Classical statistics tends to focus more on the process of inference, or learning from data, while in Machine Learning, prediction accuracy is usually more of interest. However, there is much overlap between statistics and machine learning. Obviously, both require data in order to conduct either inference or prediction, so in that sense, it is accurate to say learning happens in both “fields”.
The similarities and differences between the two can be illuminated by considering different use cases of a linear regression model. In a more classical statistical setting, a subject matter researcher might collect data and fit a regression to a data set in order to learn the relationships between the input features and target. If the data was collected as part of a study conducted in a specific scope, and there is no clear intent to collect new data in the future, the researcher might not be interested in how the model performs for prediction on holdout data. Thus, it might not be necessary to go through the cross validation process. However, quantifying significant relationships in an interpretable manner, and maybe even finding more complex insights such as interactions between predictors, is likely an important part of the conclusions drawn in this setting.

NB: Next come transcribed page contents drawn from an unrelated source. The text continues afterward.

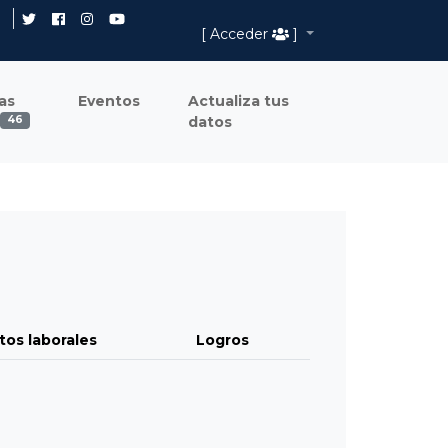
[ Acceder
]
as
Eventos
Actualiza tus
datos
46
tos laborales
Logros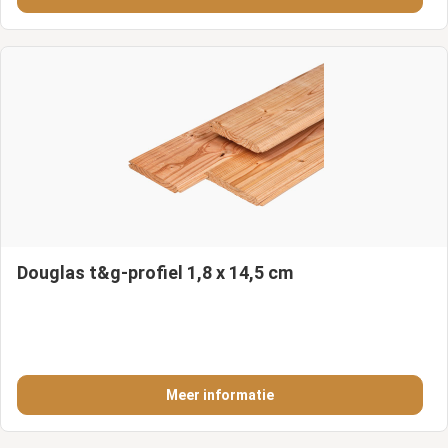
Douglas t&g-profiel 1,8 x 14,5 cm
Meer informatie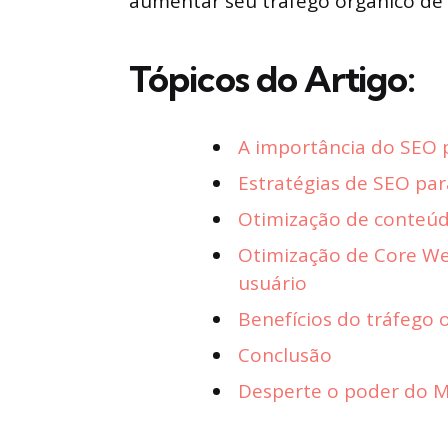
aumentar seu tráfego orgânico de m
Tópicos do Artigo:
A importância do SEO p
Estratégias de SEO par
Otimização de conteú
Otimização de Core We
usuário
Benefícios do tráfego 
Conclusão
Desperte o poder do Ma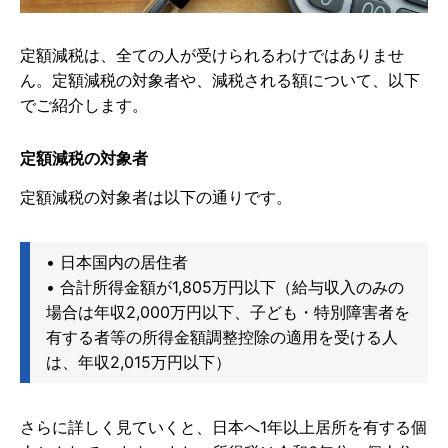
定額減税は、全ての人が受けられるわけではありませ
ん。定額減税の対象者や、減税される額について、以下
でご紹介します。
定額減税の対象者
定額減税の対象者は以下の通りです。
• 日本国内の居住者
• 合計所得金額が1,805万円以下（給与収入のみの
場合は年収2,000万円以下、子ども・特別障害者を
有する者等の所得金額調整控除の適用を受ける人
は、年収2,015万円以下）
さらに詳しく見ていくと、日本へ1年以上居所を有する個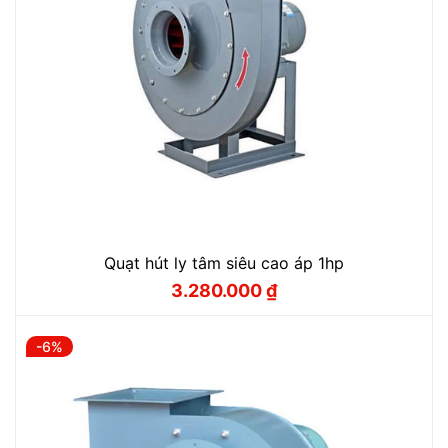
Quạt hút ly tâm siêu cao áp 1hp
3.280.000
₫
Giá
Giá
gốc
hiện
là:
tại
3.600.000 ₫.
là:
-6%
3.280.000 ₫.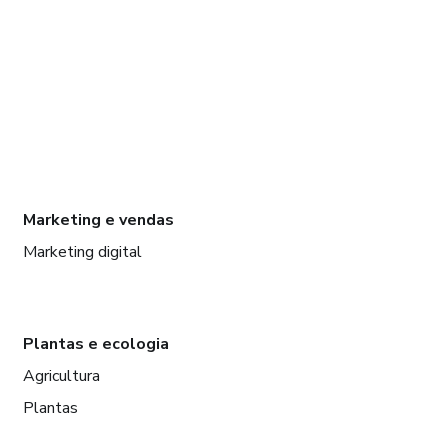
Marketing e vendas
Marketing digital
Plantas e ecologia
Agricultura
Plantas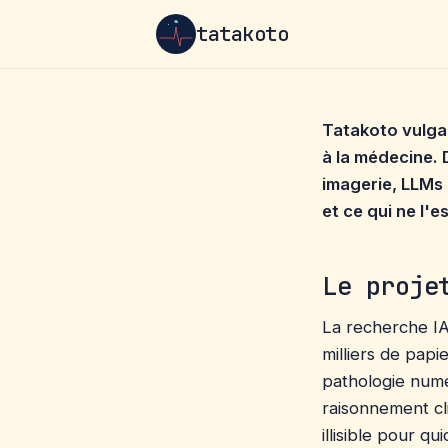
tatakoto
Tatakoto vulgari
à la médecine.
imagerie, LLMs c
et ce qui ne l'e
Le proje
La recherche IA
milliers de pap
pathologie numé
raisonnement cl
illisible pour q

In the machine learning context, prediction accuracy is usually more of the aim than drawing interpretable conclusions. In the regression case, an elastic net model might be trained over a grid of hyper-parameters for the regularization coefficients and weights on the LASSO and Ridge components. Depending on the need for preserving a degree of interpretation, it is possible that the modeler will not know or even care about what coefficients were assigned to each predictor, providing the model is performing at an acceptable level. Instead, the focus might be on tuning the model to find the optimal setting of hyperparameters that maximize the performance metric most applicable to the business setting. However, underlying both settings is a compatible statistical framework that allows a model to be built to serve each purpose.
Deep learning is a subtopic within machine learning that seeks to automate the feature selection process in addition to the learning, thus attempting to eliminate human intervention at an earlier stage of the process than “non-deep” machine learning. As classical machine learning relies on humans to provide the features used to train a model, it is usually more suited to structured problems where feature engineering is domain specific and benefits from subject matter knowledge of the data. On the other hand, deep learning is better suited to unstructured data that would be difficult for humans to use their knowledge to extract features, such as text or image data.